From 79f82c36aede059772b801ebd5a483dcab0fb2f6 Mon Sep 17 00:00:00 2001
From: Josh Hawkins <32435876+hawkeye217@users.noreply.github.com>
Date: Wed, 9 Oct 2024 11:17:49 -0500
Subject: [PATCH] add generic onnx model class and use jina ai clip models for
all embeddings
---
frigate/embeddings/__init__.py | 2 +-
frigate/embeddings/embeddings.py | 75 ++++++++----
frigate/embeddings/functions/onnx.py | 171 +++++++++++++++++++++++++++
web/src/pages/Explore.tsx | 64 +++++-----
4 files changed, 258 insertions(+), 54 deletions(-)

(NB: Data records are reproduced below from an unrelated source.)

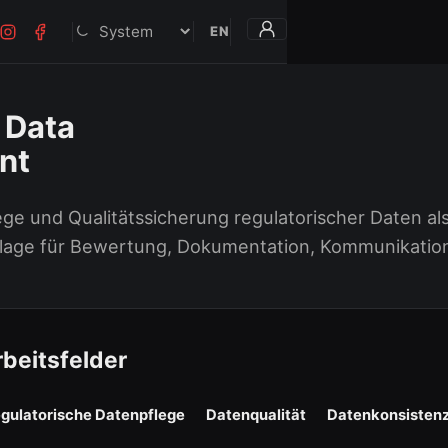
EN
Darstellung
 Data
nt
ege und Qualitätssicherung regulatorischer Daten al
lage für Bewertung, Dokumentation, Kommunikatio
beitsfelder
egulatorische Datenpflege
Datenqualität
Datenkonsisten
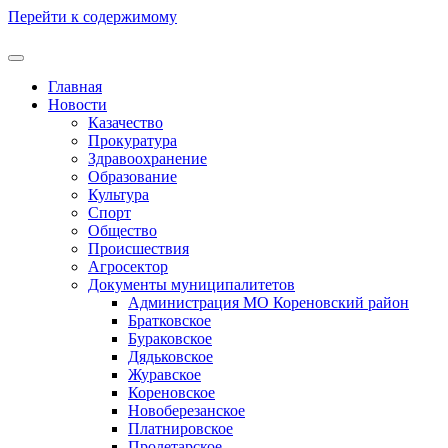
Перейти к содержимому
Главная
Новости
Казачество
Прокуратура
Здравоохранение
Образование
Культура
Спорт
Общество
Происшествия
Агросектор
Документы муниципалитетов
Администрация МО Кореновский район
Братковское
Бураковское
Дядьковское
Журавское
Кореновское
Новоберезанское
Платнировское
Пролетарское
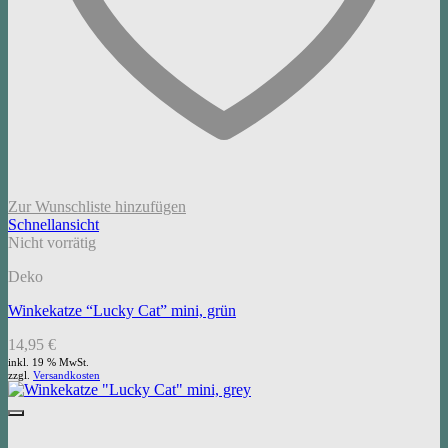
Zur Wunschliste hinzufügen
Schnellansicht
Nicht vorrätig
Deko
Winkekatze “Lucky Cat” mini, grün
14,95
€
inkl. 19 % MwSt.
zzgl.
Versandkosten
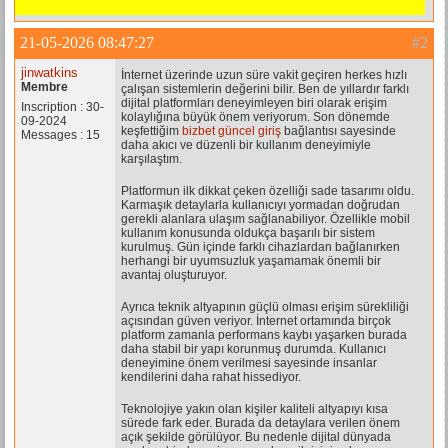
21-05-2026 08:47:27
#2
jinwatkins
İnternet üzerinde uzun süre vakit geçiren herkes hızlı
Membre
çalışan sistemlerin değerini bilir. Ben de yıllardır farklı
dijital platformları deneyimleyen biri olarak erişim
Inscription : 30-
kolaylığına büyük önem veriyorum. Son dönemde
09-2024
keşfettiğim
bizbet güncel giriş
bağlantısı sayesinde
Messages : 15
daha akıcı ve düzenli bir kullanım deneyimiyle
karşılaştım.
Platformun ilk dikkat çeken özelliği sade tasarımı oldu.
Karmaşık detaylarla kullanıcıyı yormadan doğrudan
gerekli alanlara ulaşım sağlanabiliyor. Özellikle mobil
kullanım konusunda oldukça başarılı bir sistem
kurulmuş. Gün içinde farklı cihazlardan bağlanırken
herhangi bir uyumsuzluk yaşamamak önemli bir
avantaj oluşturuyor.
Ayrıca teknik altyapının güçlü olması erişim sürekliliği
açısından güven veriyor. İnternet ortamında birçok
platform zamanla performans kaybı yaşarken burada
daha stabil bir yapı korunmuş durumda. Kullanıcı
deneyimine önem verilmesi sayesinde insanlar
kendilerini daha rahat hissediyor.
Teknolojiye yakın olan kişiler kaliteli altyapıyı kısa
sürede fark eder. Burada da detaylara verilen önem
açık şekilde görülüyor. Bu nedenle dijital dünyada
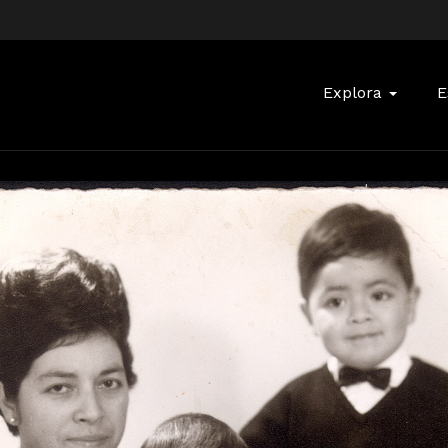
Buscar:
Explora
E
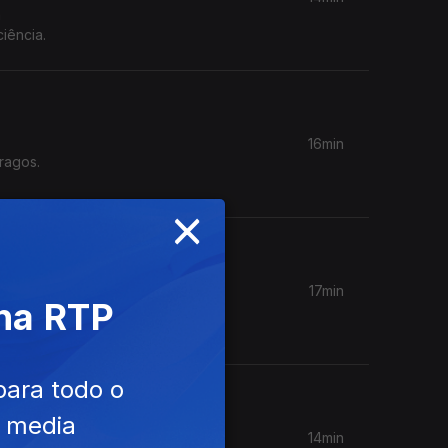
á
iência.
16min
ragos.
×
17min
 na RTP
scute os
para todo o
e media
14min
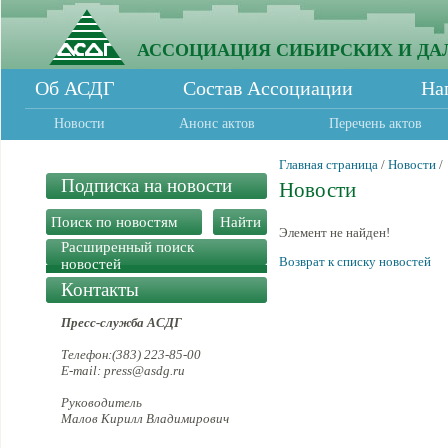
АССОЦИАЦИЯ СИБИРСКИХ И ДА
Об АСДГ
Состав Ассоциации
На
Новости
Анонс актов
Перечень актов
Главная страница
/
Новости
/
Подписка на новости
Новости
Элемент не найден!
Расширенный поиск
Возврат к списку новостей
новостей
Контакты
Пресс-служба АСДГ
Телефон:(383) 223-85-00
E-mail: press@asdg.ru
Руководитель
Малов Кирилл Владимирович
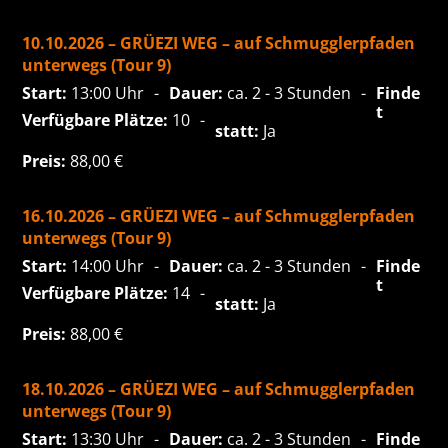
10.10.2026 – GRÜEZI WEG – auf Schmugglerpfaden
unterwegs (Tour 9)
Start:
13:00 Uhr
Dauer:
ca. 2 - 3 Stunden
Finde
t
Verfügbare Plätze:
10
statt:
Ja
Preis:
88,00
€
16.10.2026 – GRÜEZI WEG – auf Schmugglerpfaden
unterwegs (Tour 9)
Start:
14:00 Uhr
Dauer:
ca. 2 - 3 Stunden
Finde
t
Verfügbare Plätze:
14
statt:
Ja
Preis:
88,00
€
18.10.2026 – GRÜEZI WEG – auf Schmugglerpfaden
unterwegs (Tour 9)
Start:
13:30 Uhr
Dauer:
ca. 2 - 3 Stunden
Finde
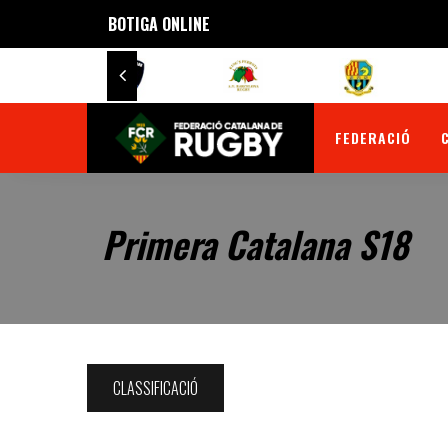
BOTIGA ONLINE
FEDERACIÓ
Primera Catalana S18
CLASSIFICACIÓ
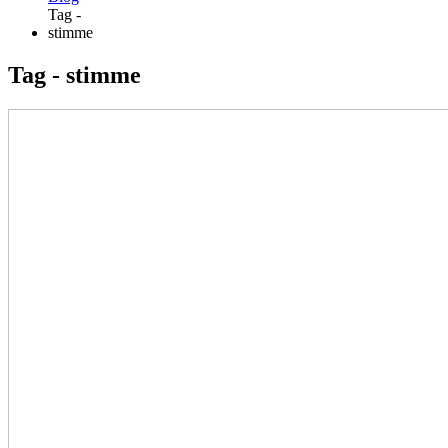
Tag -
stimme
Tag - stimme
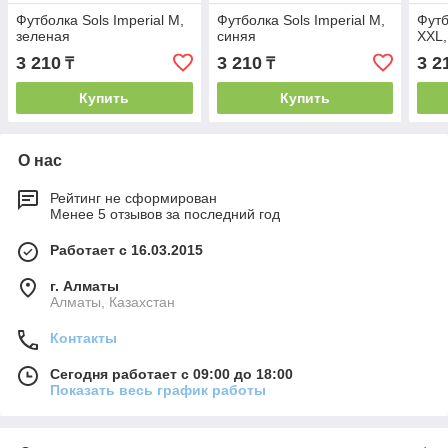
Футболка Sols Imperial M,
Футболка Sols Imperial M,
Футб
зеленая
синяя
XXL,
3 210
3 210
3 2
₸
₸
Купить
Купить
О нас
Рейтинг не сформирован
Менее 5 отзывов за последний год
Работает с 16.03.2015
г. Алматы
Алматы, Казахстан
Контакты
Сегодня работает с 09:00 до 18:00
Показать весь график работы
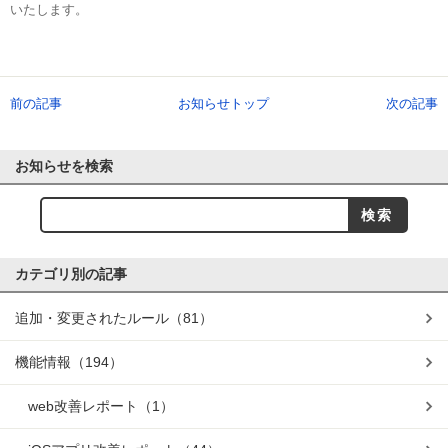
いたします。
前の記事
お知らせトップ
次の記事
お知らせを検索
カテゴリ別の記事
追加・変更されたルール
（81）
機能情報
（194）
web改善レポート
（1）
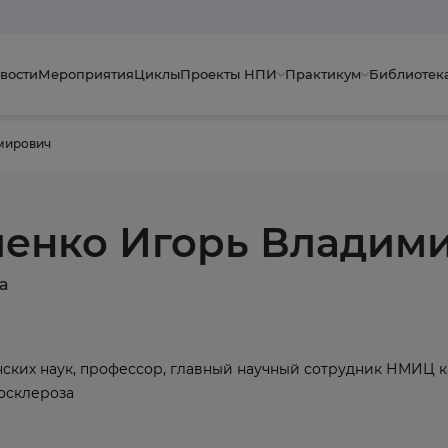
вости
Мероприятия
Циклы
Проекты НПИ
Практикум
Библиотек
мирович
иенко Игорь Владим
а
ских наук, профессор, главный научный сотрудник НМИЦ 
осклероза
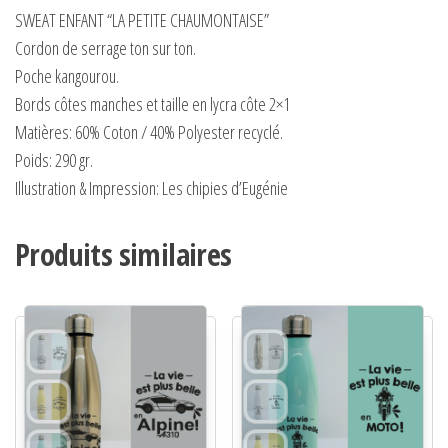
SWEAT ENFANT “LA PETITE CHAUMONTAISE”
Cordon de serrage ton sur ton.
Poche kangourou.
Bords côtes manches et taille en lycra côte 2×1
Matières:
60% Coton / 40% Polyester recyclé.
Poids:
290 gr.
Illustration & Impression: Les chipies d’Eugénie
Produits similaires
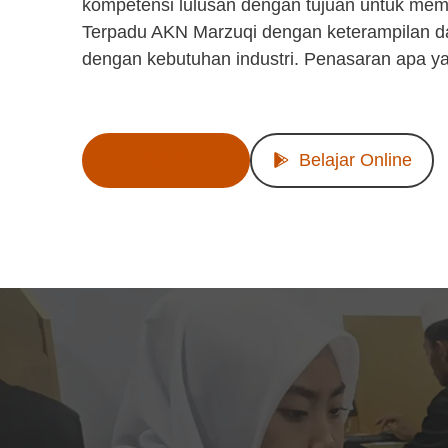
kompetensi lulusan dengan tujuan untuk mem
Terpadu AKN Marzuqi dengan keterampilan d
dengan kebutuhan industri. Penasaran apa y
Lihat Produk
Belajar Online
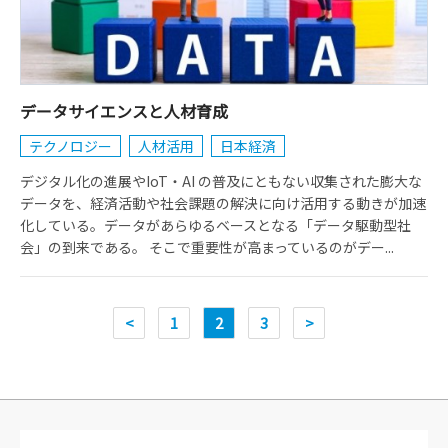
データサイエンスと人材育成
テクノロジー
人材活用
日本経済
デジタル化の進展やIoT・AI の普及にともない収集された膨大な
データを、経済活動や社会課題の解決に向け活用する動きが加速
化している。データがあらゆるベースとなる「データ駆動型社
会」の到来である。 そこで重要性が高まっているのがデー...
<
1
2
3
>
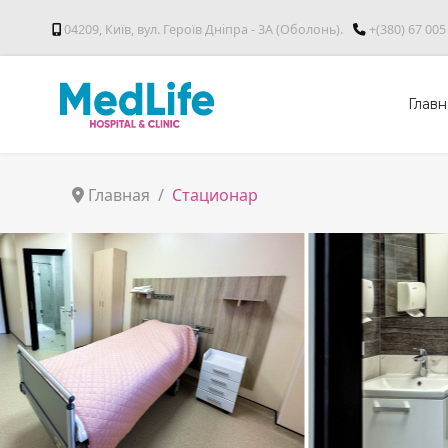
04209, Київ, вул. Героїв Дніпра - 3А (Оболонь).
+(380) 67 005
Главн
Главная
Стационар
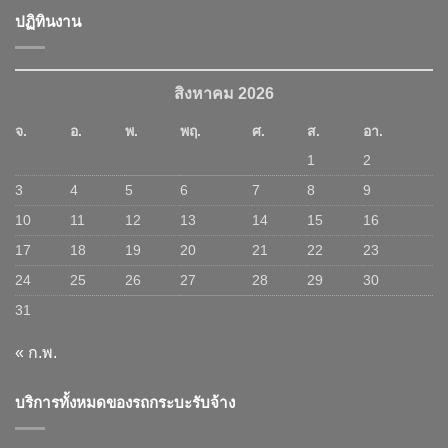
ปฏิทินงาน
สิงหาคม 2026
จ.
อ.
พ.
พฤ.
ศ.
ส.
อา.
1
2
3
4
5
6
7
8
9
10
11
12
13
14
15
16
17
18
19
20
21
22
23
24
25
26
27
28
29
30
31
« ก.พ.
บริการทั้งหมดของรถกระบะรับจ้าง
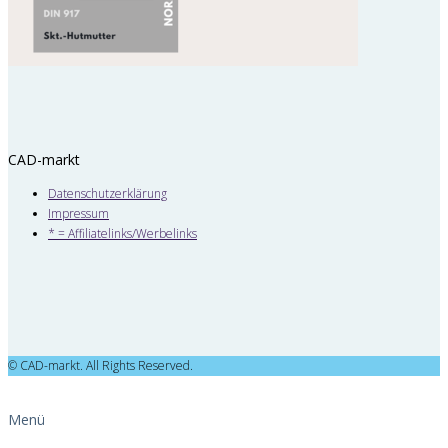
CAD-markt
Datenschutzerklärung
Impressum
* = Affiliatelinks/Werbelinks
© CAD-markt. All Rights Reserved.
Menü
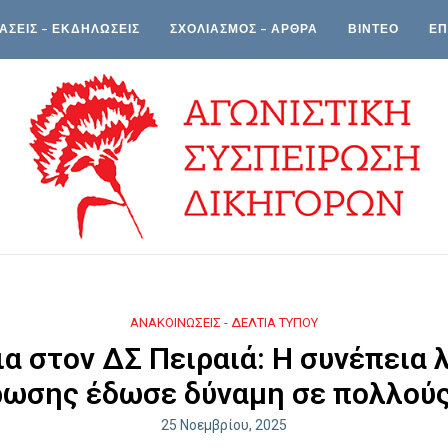
ΑΣΕΙΣ – ΕΚΔΗΛΩΣΕΙΣ
ΣΧΟΛΙΑΣΜΟΣ – ΑΡΘΡΑ
ΒΙΝΤΕΟ
ΕΠ
ΑΝΑΚΟΙΝΩΣΕΙΣ - ΔΕΛΤΙΑ ΤΥΠΟΥ
α στον ΔΣ Πειραιά: Η συνέπεια 
ωσης έδωσε δύναμη σε πολλούς
25 Νοεμβρίου, 2025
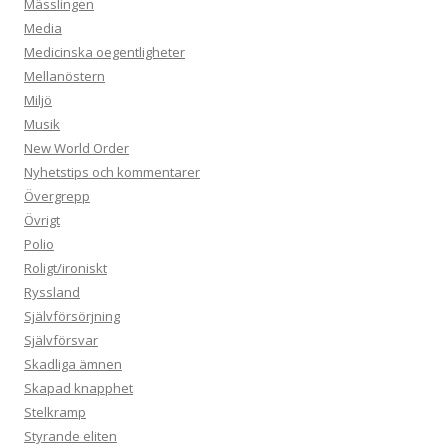
Mässlingen
Media
Medicinska oegentligheter
Mellanöstern
Miljö
Musik
New World Order
Nyhetstips och kommentarer
Övergrepp
Övrigt
Polio
Roligt/ironiskt
Ryssland
Självförsörjning
Självförsvar
Skadliga ämnen
Skapad knapphet
Stelkramp
Styrande eliten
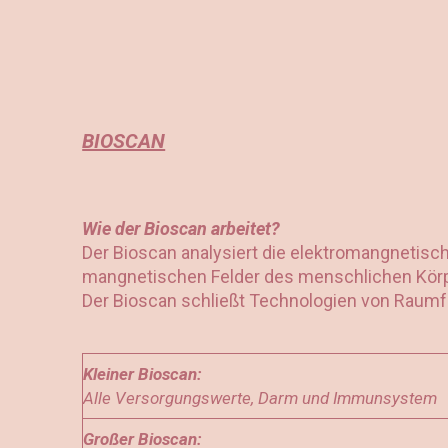
BIOSCAN
Wie der Bioscan arbeitet?
Der Bioscan analysiert die elektromangnetisc
mangnetischen Felder des menschlichen Körp
Der Bioscan schließt Technologien von Raumf
Kleiner Bioscan:
Alle Versorgungswerte, Darm und Immunsystem
Großer Bioscan:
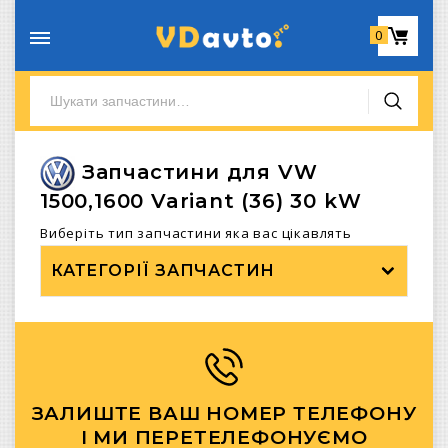
0
Запчастини для VW
1500,1600 Variant (36) 30 kW
Виберіть тип запчастини яка вас цікавлять
КАТЕГОРІЇ ЗАПЧАСТИН
ЗАЛИШТЕ ВАШ НОМЕР ТЕЛЕФОНУ
І МИ ПЕРЕТЕЛЕФОНУЄМО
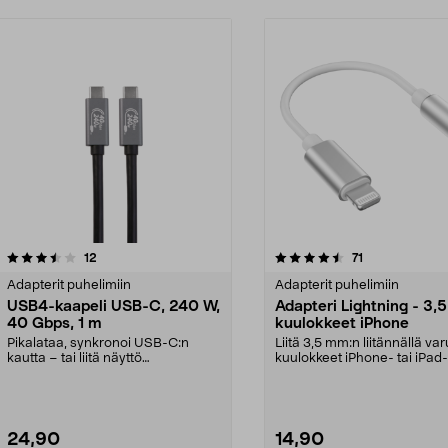
4.5 viidestä
arvostelut
4.5 viidestä
arvostelut
12
71
tähdestä
Adapterit puhelimiin
Adapterit puhelimiin
USB4-kaapeli USB-C, 240 W,
Adapteri Lightning - 3,
40 Gbps, 1 m
kuulokkeet iPhone
Pikalataa, synkronoi USB-C:n
Liitä 3,5 mm:n liitännällä var
kautta – tai liitä näyttö
kuulokkeet iPhone- tai iPad-
korkearesoluutioisella vi...
laitteeseen, j...
24,90
14,90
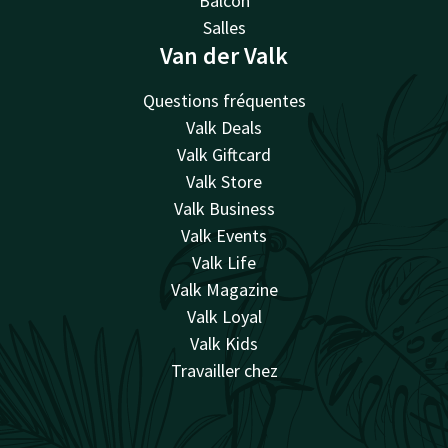
Balcon
Salles
Van der Valk
Questions fréquentes
Valk Deals
Valk Giftcard
Valk Store
Valk Business
Valk Events
Valk Life
Valk Magazine
Valk Loyal
Valk Kids
Travailler chez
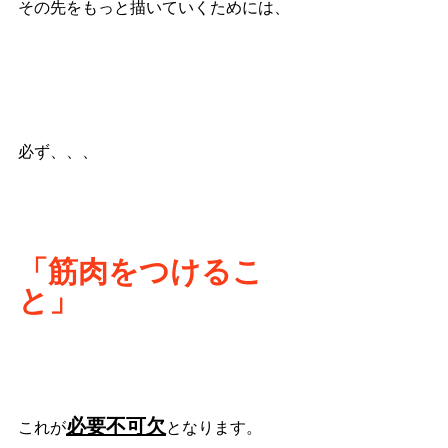
その先をもっと描いていくためには、
必ず、、、
「筋肉をつけるこ
と」
必要不可欠
これが
となります。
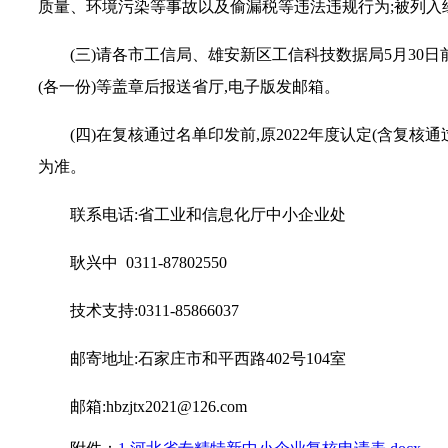
质量、环境污染等事故以及偷漏税等违法违规行为;被列入
(三)请各市工信局、雄安新区工信科技数据局5月30
(各一份)等盖章后报送省厅,电子版发邮箱。
(四)在复核通过名单印发前,原2022年度认定(含复
为准。
联系电话:省工业和信息化厅中小企业处
耿兴中 0311-87802550
技术支持:0311-85866037
邮寄地址:石家庄市和平西路402号104室
邮箱:hbzjtx2021@126.com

create mode 100644 frigate/embeddings/functions/onnx.py
diff --git a/frigate/embeddings/__init__.py b/frigate/embeddings/__init__.py
index a4c8618e4..381d95ed1 100644
--- a/frigate/embeddings/__init__.py
+++ b/frigate/embeddings/__init__.py
@@ -73,7 +73,7 @@ class EmbeddingsContext:
def __init__(self, db: SqliteVecQueueDatabase):
self.embeddings = Embeddings(db)
self.thumb_stats = ZScoreNormalization()
- self.desc_stats = ZScoreNormalization(scale_factor=3, bias=-2.5)
+ self.desc_stats = ZScoreNormalization()
# load stats from disk
try:
diff --git a/frigate/embeddings/embeddings.py b/frigate/embeddings/embeddings.py
index c763bf304..992dcd7d8 100644
--- a/frigate/embeddings/embeddings.py
+++ b/frigate/embeddings/embeddings.py
@@ -7,6 +7,7 @@ import struct
import time
from typing import List, Tuple, Union
+import numpy as np
from PIL import Image
from playhouse.shortcuts import model_to_dict
@@ -16,8 +17,7 @@ from frigate.db.sqlitevecq import SqliteVecQueueDatabase
from frigate.models import Event
from frigate.types import ModelStatusTypesEnum
-from .functions.clip import ClipEmbedding
-from .functions.minilm_l6_v2 import MiniLMEmbedding
+from .functions.onnx import GenericONNXEmbedding
logger = logging.getLogger(__name__)
@@ -53,9 +53,23 @@ def get_metadata(event: Event) -> dict:
)
-def serialize(vector: List[float]) -> bytes:
- """Serializes a list of floats into a compact "raw bytes" format"""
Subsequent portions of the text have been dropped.